There has been much assertion of the link between the presence of litter and the presence of crime. Of particular interest has been research carried out by on the link between litter and fear. In a 2007 research paper, ‘The Elements and Prevalence of Fear’ written by Jonathan Shepherd and Simon Moore of Cardiff University, litter was positively associated with fear of crime and fear of personal harm. This was followed up by Jonathan Shepherd’s letter to The Times in 2008 which held that “A disfigured environment sends messages that personal disfigurement may be next. Since fear of crime can be as corrosive as crime itself, litter disposal is likely to make us all feel safer”.

But there has, as far as I am aware, been no formal exploration in the UK of the causal link between the presence of litter and the presence of crime.

So I am indebted to Chris Sherrington of the Bristol-based research organisation, Eunomia, for bringing to my attention a piece of research from the US that comes the closest that I can find to a scientific attempt to show a link between litter and crime.

The study was carried out in 2004 in Lowell, Massachusetts. 34 crime hot spots were chosen and grouped into pairs.
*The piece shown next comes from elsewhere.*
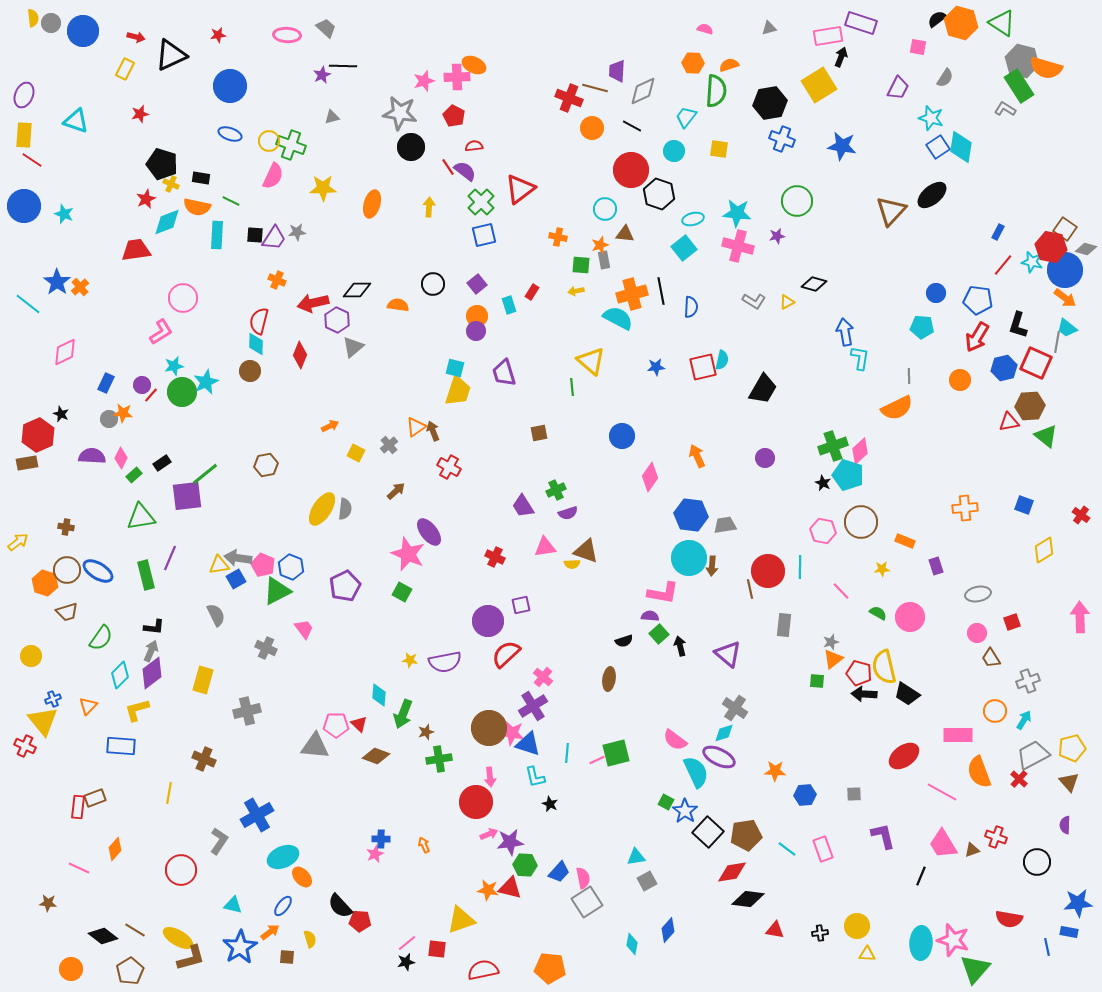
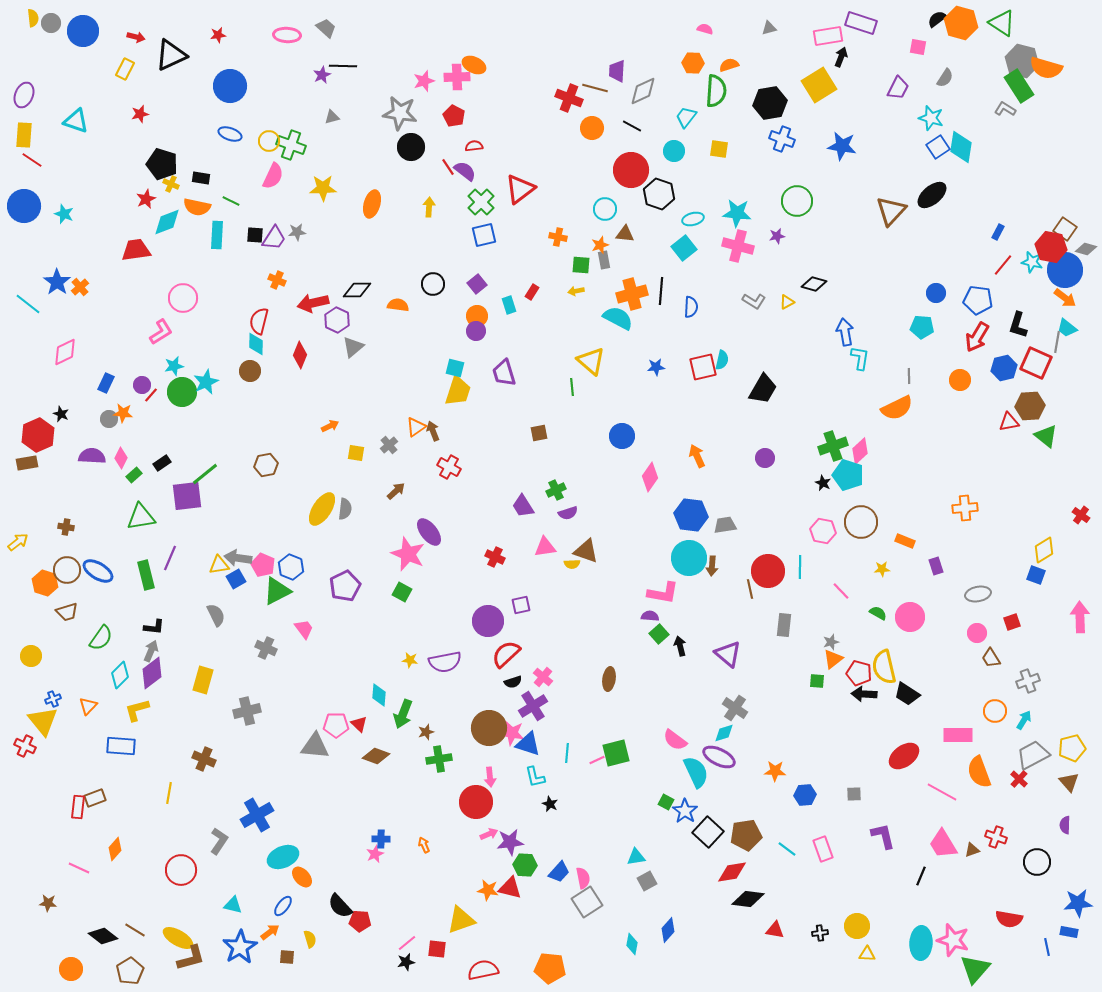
black line at (661, 291): rotated 16 degrees clockwise
yellow square at (356, 453): rotated 18 degrees counterclockwise
blue square at (1024, 505): moved 12 px right, 70 px down
black semicircle at (624, 641): moved 111 px left, 41 px down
These hotspots accounted for 23.5% of the total crime and disorder emergency phone calls made to the police department but accounted for only 2.7% of the total area the police department covered. So these hotspots represented high concentrations of crime.

Over the year of the trial, one hotspot area of each pair was kept cleaned up and the other (the control area) was left untouched. The areas that were cleaned up saw a 19.8% reduction in phone calls to the police with no associated increase in surrounding areas i.e. crime and disorder was not simply being displaced to another area. What is more, the cleaned up areas saw a 26.8% reduction in litter after the trial ended compared to an 11.4% increase in litter in the control areas.

One has to struggle a bit to read behind the academic language of the study (“a mediation analysis of the isolated and exhaustive causal mechanisms that comprised the strategy revealed that the strongest crime-prevention gains were generated by situational prevention strategies rather than by misdemeanor arrests or social service strategies”) but that does not negate the fascinating result.

This is, to my mind, a very important trial. If its findings are replicable, it will show that keeping an area free of litter will indeed mean a reduction in crime and antisocial behaviour. And, what is more, there was evidence that crime reduced rather than simply being shifted into a different neighbourhood.

So I am hoping that we can arrange for a similar trial to be carried out in the UK so that we can try to validate the previously anecdotal evidence that if you keep your community free of litter, then it will help to keep it free of crime too.